Der DAX erreicht fortlaufend neue Allzeithochs trotz internationaler Handelsspannungen. Charttechnisch zeigt sich weiterhin ein starker Aufwärtstrend ohne erkennbare Widerstände.

Bernd Wünsche ·
Finanzieller Wachstumskonzept

Kurz zusammengefasst

  • DAX demonstriert außergewöhnliche Trendstärke
  • Charttechnische Kursziele schwer zu ermitteln
  • Privatanleger zeigen ausgewogenes Sentiment

Der deutsche Leitindex DAX ist aktuell nicht zu bremsen. Fast im Takt der einzelnen Handelstage generiert er ein neues Allzeithoch nach dem anderen.
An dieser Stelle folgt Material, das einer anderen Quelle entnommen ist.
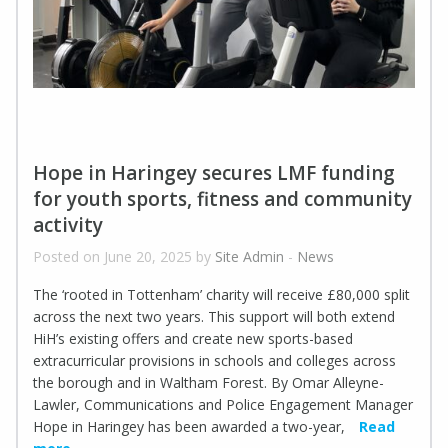
Hope in Haringey secures LMF funding
for youth sports, fitness and community
activity
Posted on June 20, 2025 by
Site Admin
-
News
The ‘rooted in Tottenham’ charity will receive £80,000 split
across the next two years. This support will both extend
HiH’s existing offers and create new sports-based
extracurricular provisions in schools and colleges across
the borough and in Waltham Forest. By Omar Alleyne-
Lawler, Communications and Police Engagement Manager
Hope in Haringey has been awarded a two-year,
Read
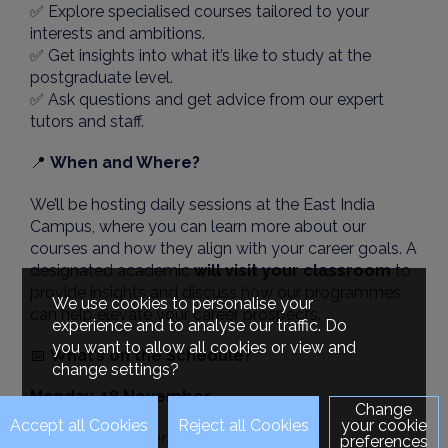
✅ Explore specialised courses tailored to your
interests and ambitions.
✅ Get insights into what it’s like to study at the
postgraduate level.
✅ Ask questions and get advice from our expert
tutors and staff.
📍
When and Where?
We’ll be hosting daily sessions at the East India
Campus, where you can learn more about our
courses and how they align with your career goals. A
designated academic
will visit your classroom
to
provide insights and discuss how our programmes
We use cookies to personalise your
can help elevate your career prospects.
experience and to analyse our traffic. Do
you want to allow all cookies or view and
📅
What’s on the Schedule?
change settings?
Monday, 18 November
Change
your cookie
MSc International Marketing
preferences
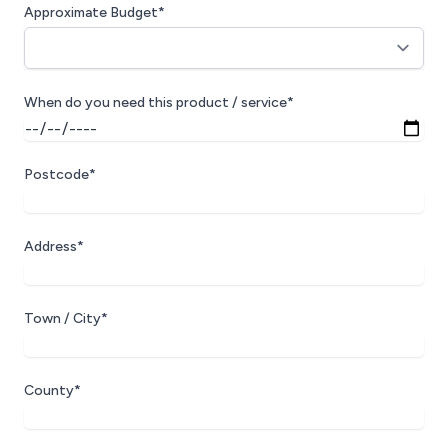
Approximate Budget*
When do you need this product / service*
Postcode*
Address*
Town / City*
County*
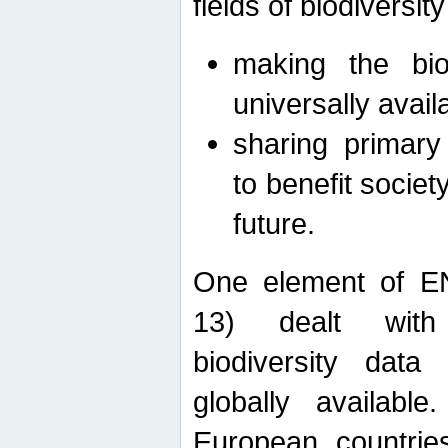
fields of biodiversity
making the bio
universally avail
sharing primary 
to benefit societ
future.
One element of E
13) dealt with
biodiversity data
globally availabl
European countrie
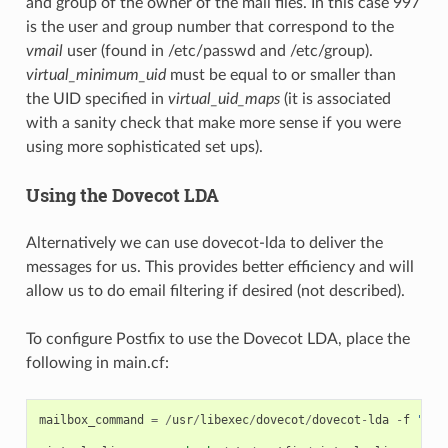
and group of the owner of the mail files. In this case 997
is the user and group number that correspond to the
vmail
user (found in /etc/passwd and /etc/group).
virtual_minimum_uid
must be equal to or smaller than
the UID specified in
virtual_uid_maps
(it is associated
with a sanity check that make more sense if you were
using more sophisticated set ups).
Using the Dovecot LDA
Alternatively we can use dovecot-lda to deliver the
messages for us. This provides better efficiency and will
allow us to do email filtering if desired (not described).
To configure Postfix to use the Dovecot LDA, place the
following in main.cf:
mailbox_command
=
/
usr
/
libexec
/
dovecot
/
dovecot
-
lda
-
f
"$SE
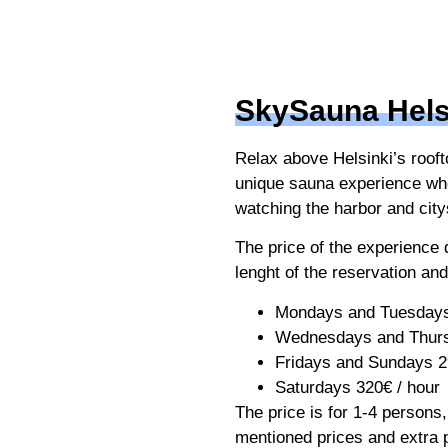
SkySauna Hels
Relax above Helsinki’s rooft
unique sauna experience wh
watching the harbor and cit
The price of the experience
lenght of the reservation and
Mondays and Tuesdays
Wednesdays and Thurs
Fridays and Sundays 2
Saturdays 320€ / hour
The price is for 1-4 persons
mentioned prices and extra 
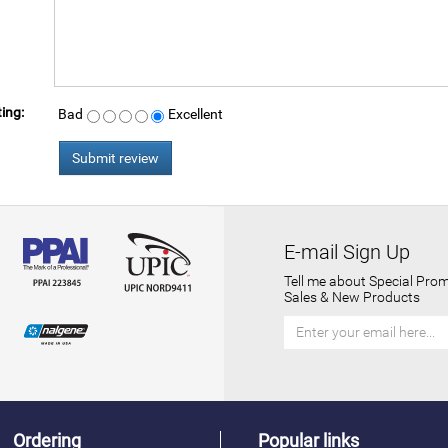
ing:
Bad
Excellent
E-mail Sign Up
Tell me about Special Prom
Sales & New Products
Ordering
Popular links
Die Frage, die sich nun viele Investoren stellen, ist:

Wann kippt der bullische Trend?

Aus charttechnischer Sicht gibt es aktuell noch keinen Anlass, auf ein baldiges Ende des bullischen Trends zu schließen. Das wäre auch paradox, denn eine Reihe schnell aufeinanderfolgender Allzeithochs signalisiert eine enorme Trendstärke. Es sollte keinesfalls vergessen werden, dass der DAX diese Stärke zeigt, obwohl der US-Präsident mit seiner „seltsamen“ Zoll-Politik direkt auf die deutschen Exporte zielt.

Welches Ziel ist den plausibel?

Das ist die nächste Frage, die Analysten gerne gestellt wird. Um ein Kursziel zu ermitteln, bietet sich die Nutzung der Charttechnik an. Nur gibt es ein Problem. Den Charttechnikern fehlt aktuell ein Widerstand, der ein Kursziel darstellen könnte. Denn der DAX ist nun einmal gefühlt „pausenlos“ an einem neuen Allzeithoch. Es gibt also keine höheren Kurse, die ein Ziel darstellen könnten. Dahinter steckt folgender Mechanismus: Ein Widerstand entsteht dadurch, dass Anleger in der Vergangenheit dort gekauft haben. Fallen die Kurse wieder deutlich zurück, werden diese Anleger nur warten, bis ihr Einstiegskurs wieder erreicht wird. Dort verkaufen sie dann und stoppen eventuell so den Kursanstieg. Da es aber aktuell keine höheren Kurse im DAX gibt, weil er so hoch wie nie ist, gibt es diese verkaufswilligen Investoren nicht. Das macht die Nennung eines Kursziels so schwierig.

Die Hausse nährt die Hausse

Den Investoren bleibt eigentlich nur, davon auszugehen, dass der bullische Trend noch eine Weile Bestand hat. Dafür spricht auch das Sentiment. Deutsche Privatanleger kaufen aktuell ausgewogen zu 50% Calls und zu 50% Puts. Das bedeutet, dass eine Hälfte der Investoren auf fallende Kurse setzt oder bestehende Positionen absichert. Wer das macht, ist in der Regel noch nicht stark investiert. Wenn diese vorsichtigen Investoren „kapitulieren“ und stark investieren, wird der DAX weiter und noch schneller steigen.